How to complete this task =>
Return all the lines below exactly. Any picture among them is omitted.

-- Exercise material follows --

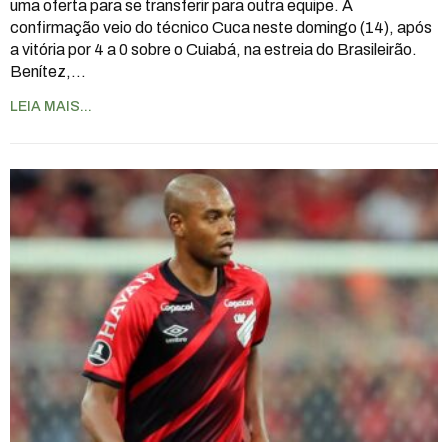
uma oferta para se transferir para outra equipe. A
confirmação veio do técnico Cuca neste domingo (14), após
a vitória por 4 a 0 sobre o Cuiabá, na estreia do Brasileirão.
Benítez,
…
LEIA MAIS...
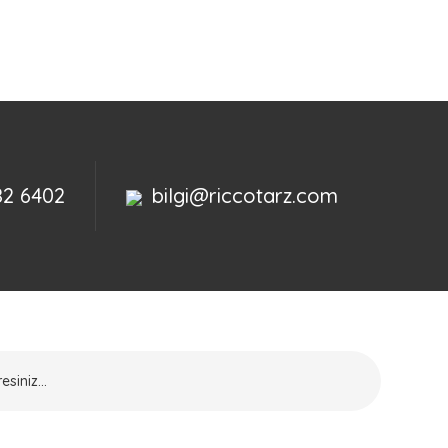
82 6402
bilgi@riccotarz.com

-- Exercise material concluded --

Solution to the exercise =>
uma oferta para se transferir para outra equipe. A
confirmação veio do técnico Cuca neste domingo (14), após
a vitória por 4 a 0 sobre o Cuiabá, na estreia do Brasileirão.
Benítez,
…
LEIA MAIS...
82 6402
bilgi@riccotarz.com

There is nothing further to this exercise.